第9話 クスランブル交差点

翌朝、康子は早めに起きて帰っていった。

「悪いから起こさないで」と寝られずにいた僕に言うと、小林の寝顔に手を振って出て行った。ドアを開け、朝陽の中に浮かぶ康子の後ろ姿には、やはり霧がなかった。


洗面台に向かい鏡を見たが、僕にも霧はない。布団をはだけて寝ている小林も見たが、やはり霧はなかった。

僕は小林を起こさずに部屋を出た。早朝とは言え陽は高く上り快晴の空は澄み切った水色だった。まるで僕の不安を笑い飛ばすかのような清々しさ。

そんな気持ちから逃げるように電車に飛び乗り、僕はとある場所を目指した。


当然のこと電車内の人々には皆、霧が掛かっている。色や濃度は様々だが、確かに霧はかかっていた。つり革に掴まる自分の手には、やはり霧は掛かっていなかった。
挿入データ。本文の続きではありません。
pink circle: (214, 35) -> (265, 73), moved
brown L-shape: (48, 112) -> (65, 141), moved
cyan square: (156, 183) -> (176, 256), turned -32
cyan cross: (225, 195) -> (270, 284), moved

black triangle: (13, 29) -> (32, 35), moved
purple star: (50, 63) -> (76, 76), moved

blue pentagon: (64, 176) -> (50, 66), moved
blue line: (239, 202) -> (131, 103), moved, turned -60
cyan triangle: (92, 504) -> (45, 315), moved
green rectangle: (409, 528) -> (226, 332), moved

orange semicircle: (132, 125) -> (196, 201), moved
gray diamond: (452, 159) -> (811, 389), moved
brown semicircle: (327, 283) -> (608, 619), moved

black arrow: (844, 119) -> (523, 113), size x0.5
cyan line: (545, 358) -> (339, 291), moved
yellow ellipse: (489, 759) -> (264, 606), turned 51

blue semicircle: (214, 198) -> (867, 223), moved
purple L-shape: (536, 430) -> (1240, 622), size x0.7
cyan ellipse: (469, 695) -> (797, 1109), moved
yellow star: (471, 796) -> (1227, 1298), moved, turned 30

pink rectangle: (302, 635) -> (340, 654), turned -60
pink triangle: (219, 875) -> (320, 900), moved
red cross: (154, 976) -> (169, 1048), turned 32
ただし、そのことでほかの乗客から不審がられている様子はない。


通勤時間帯のせいもあり電車内は混雑していたが、幸いなことに赤い霧はいないようだ。目指す駅に着き、人の流れに乗って移動すると、目的の場所へとたどり着いた。


渋谷駅のハチ公口。

ここには世界有数のスクランブル交差点がある。そこでたくさんの人を見てみたい、と思った。もしも自分たち以外に霧のない人物を見つけることができれば、安心できると考えたからだ。

今は「自分たちは異常」なのでは?との考えが思考の大半を占めている状況だ。


外国人旅行者からも人気のある交差点には、その動きを撮影しようと、多くの外国人の姿も目に入った。しかし、彼らにもしっかりと霧が掛かってることに落胆は隠せなかった。人種には全く関係はないようだ。


そんな撮影者に混ざって、しばらく交差点を行きかう人々を観察したが、誰一人として霧のない人物はいなかった。やはり、自分たちだけが異常なのか、或いは何かの理由があるのか、巡る思考の中に答えは見つからなかった。


仮に自分だけならば『本人だから』と見えない可能性も出てくるが、小林と康子までもが見えない事実から『三人だけに霧が存在しない』としか言えない。

そこから『ただ見えないだけなのか、元からないのか』との疑問が沸き上がる。

『元からなければどんなに目を凝らしても見えるはずはない。あるのに見えない場合は、何かの理由があるはずだ。ではその理由とはなんだ?』そんなことを考えているとき、携帯の振動がポケットの中に感じられた。相手は小林だった。


『なんだ起こさずに帰ったのか』

「ああ、康子も起こさないようにって」

『変な気をまわすなよ。で、どこにいるんだ?騒がしいな』

「ああ。ハチ公前」

『そこで何してんだよ』小林の笑いが耳に響く。

「ちょっとな」

『講義はどうする?』

「今日はやめとく」

『珍しいな。ま、なにかあったら連絡よこせよ』そう言って小林は話を終えた。会話の間も、僕の目は通り過ぎる人々に向けられていた。一人でも霧のない人物を見つけたかったからだ。それでも一人も見つけることはできなかった。